That's correct, as I understand it resales for those previous resorts will not be able to reserve at Riviera going forward starting Jan of this year.  The 2 previous sets of restrictions are were that you can't use for cash type reservations like Concierge Collection, Disney Collection (DCL, Disney hotels) and ABD which was really a blessing to the membership.  The next set limited the non contractual perks like discounts.  Presumably this same restriction will apply to each new resort and resales at Riviera and any new resorts will ONLY be able to be used at that resort and possibly with RCI.  It'll require some adjustment but I don't think it'll be a big deal overall and I doubt it'll have a large affect on Riviera or other resales but it likely will have some.  Riviera is closest to Hollywood Studios and will be connected to DHS & EPCOT by the New Disney Skyliner.  

No discount with Disney for hotels and no preferential treatment other than some of the perks are location based whether using points or not such as the lounge at BLT and the various discounts.  You get the same booking window on fast passes as any other onsite guest but this appears to be an evolving issue.  So if you rent a reservation and it's in your name you can add it to your MDE account and as long as you also have tickets/passes that cover that time, make FP selections.  The same is true if you trade in through RCI as most of my stays have been the last 19 years even though we own.  

DVC is expensive but it's worth it for some.  Basically those that can plan ahead and feel staying on property is worth more are the ones where it makes sense.  IF DVC makes sense then the question is whether it's worth paying for the perks by buying retail, usually it isn't but it can vary by number of people in the family and frequency of the trips.


----------



## CPNY (Aug 2, 2019)

Dean said:


> That's correct, as I understand it resales for those previous resorts will not be able to reserve at Riviera going forward starting Jan of this year.  The 2 previous sets of restrictions are were that you can't use for cash type reservations like Concierge Collection, Disney Collection (DCL, Disney hotels) and ABD which was really a blessing to the membership.  The next set limited the non contractual perks like discounts.  Presumably this same restriction will apply to each new resort and resales at Riviera and any new resorts will ONLY be able to be used at that resort and possibly with RCI.  It'll require some adjustment but I don't think it'll be a big deal overall and I doubt it'll have a large affect on Riviera or other resales but it likely will have some.  Riviera is closest to Hollywood Studios and will be connected to DHS & EPCOT by the New Disney Skyliner.
> 
> No discount with Disney for hotels and no preferential treatment other than some of the perks are location based whether using points or not such as the lounge at BLT and the various discounts.  You get the same booking window on fast passes as any other onsite guest but this appears to be an evolving issue.  So if you rent a reservation and it's in your name you can add it to your MDE account and as long as you also have tickets/passes that cover that time, make FP selections.  The same is true if you trade in through RCI as most of my stays have been the last 19 years even though we own.
> 
> DVC is expensive but it's worth it for some.  Basically those that can plan ahead and feel staying on property is worth more are the ones where it makes sense.  IF DVC makes sense then the question is whether it's worth paying for the perks by buying retail, usually it isn't but it can vary by number of people in the family and frequency of the trips.

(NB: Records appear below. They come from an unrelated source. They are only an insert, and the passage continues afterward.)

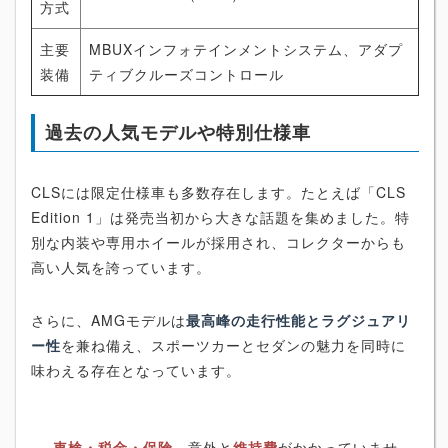
方式
主要
MBUXインフォテインメントシステム、アダプ
装備
ティブクルーズコントロール
過去の人気モデルや特別仕様車
CLSには限定仕様車も多数存在します。たとえば「CLS
Edition 1」は発売当初から大きな話題を集めました。特
別な内装や専用ホイールが採用され、コレクターからも
高い人気を誇っています。
さらに、AMGモデルは
最高峰の走行性能とラグジュアリ
ー性
を兼ね備え、スポーツカーとセダンの魅力を同時に
味わえる存在となっています。
車検・税金・保険
…意外と
維持費
がかかっていませ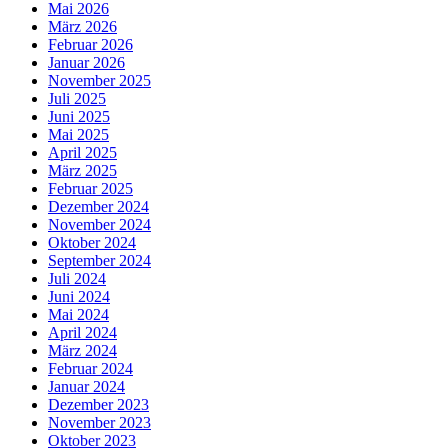
Mai 2026
März 2026
Februar 2026
Januar 2026
November 2025
Juli 2025
Juni 2025
Mai 2025
April 2025
März 2025
Februar 2025
Dezember 2024
November 2024
Oktober 2024
September 2024
Juli 2024
Juni 2024
Mai 2024
April 2024
März 2024
Februar 2024
Januar 2024
Dezember 2023
November 2023
Oktober 2023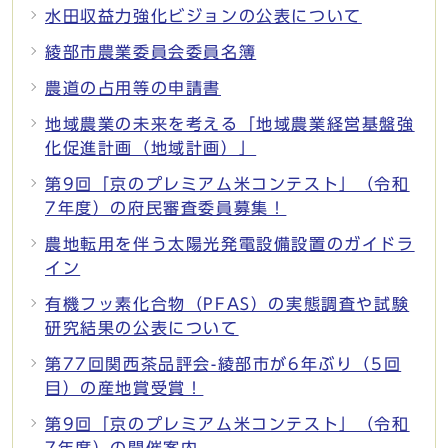
水田収益力強化ビジョンの公表について
綾部市農業委員会委員名簿
農道の占用等の申請書
地域農業の未来を考える「地域農業経営基盤強
化促進計画（地域計画）」
第9回「京のプレミアム米コンテスト」（令和
7年度）の府民審査委員募集！
農地転用を伴う太陽光発電設備設置のガイドラ
イン
有機フッ素化合物（PFAS）の実態調査や試験
研究結果の公表について
第77回関西茶品評会-綾部市が6年ぶり（5回
目）の産地賞受賞！
第9回「京のプレミアム米コンテスト」（令和
7年度）の開催案内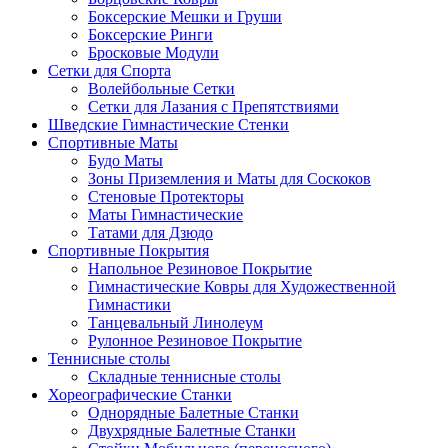
Боксерские Мешки и Груши
Боксерские Ринги
Бросковые Модули
Сетки для Спорта
Волейбольные Сетки
Сетки для Лазания с Препятствиями
Шведские Гимнастические Стенки
Спортивные Маты
Будо Маты
Зоны Приземления и Маты для Соскоков
Стеновые Протекторы
Маты Гимнастические
Татами для Дзюдо
Спортивные Покрытия
Напольное Резиновое Покрытие
Гимнастические Ковры для Художественной
Гимнастики
Танцевальный Линолеум
Рулонное Резиновое Покрытие
Теннисные столы
Складные теннисные столы
Хореографические Станки
Однорядные Балетные Станки
Двухрядные Балетные Станки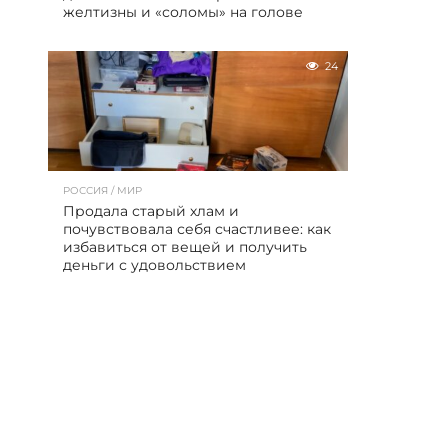
желтизны и «соломы» на голове
24
РОССИЯ / МИР
Продала старый хлам и
почувствовала себя счастливее: как
избавиться от вещей и получить
деньги с удовольствием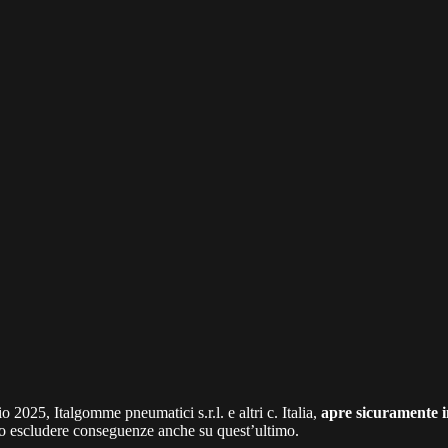
o 2025, Italgomme pneumatici s.r.l. e altri c. Italia,
apre sicuramente in
no escludere conseguenze anche su quest’ultimo.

I thought the sales rep I met with 2 years back said you can book fast passes 12 mo out. Maybe that was a concierge level? That would make it worth it to stay on property. I tend to split my Orlando trips into Disney and at least 2 days in universal, so staying off property as been fine as well


----------



## Dean (Aug 2, 2019)

CPNY said:


> I thought the sales rep I met with 2 years back said you can book fast passes 12 mo out. Maybe that was a concierge level? That would make it worth it to stay on property. I tend to split my Orlando trips into Disney and at least 2 days in universal, so staying off property as been fine as well


 I know there are some special options available to concierge’s but I’m not aware that they get fast passes in general that early. Traditionally it’s 60 days out if you’re staying on property and you can make up to Three. Once one gets to the time, you can get another.  I know there’s been some talk lately about paid fast passes but I’m not sure where that stands.  Overall we prefer staying on property but like you we are happy off property as well.


----------



## CPNY (Aug 2, 2019)

Dean said:


> I know there are some special options available to concierge’s but I’m not aware that they get fast passes in general that early. Traditionally it’s 60 days out if you’re staying on property and you can make up to Three. Once one gets to the time, you can get another.  I know there’s been some talk lately about paid fast passes but I’m not sure where that stands.  Overall we prefer staying on property but like you we are happy off property as well.


Hmm, on property at riviera might be a good option if it’s close to Epcot and DHS two of my favs. Well animal kingdom is now a huge favorite since my first visit. Was very surprised at how much I enjoyed that park. It rained the whole time and it felt like it added to the ambiance.


----------



## nomoretslt (Aug 3, 2019)

Yes, we had to pay $450 for each contract for closing costs.  We had also re-deeded one of our small BLT contracts so our son could be on it and receive all DVC benefits.  You can re-deed as long as the person is an immediate family member.


----------



## Dean (Aug 3, 2019)

CPNY said:


> Hmm, on property at riviera might be a good option if it’s close to Epcot and DHS two of my favs. Well animal kingdom is now a huge favorite since my first visit. Was very surprised at how much I enjoyed that park. It rained the whole time and it felt like it added to the ambiance.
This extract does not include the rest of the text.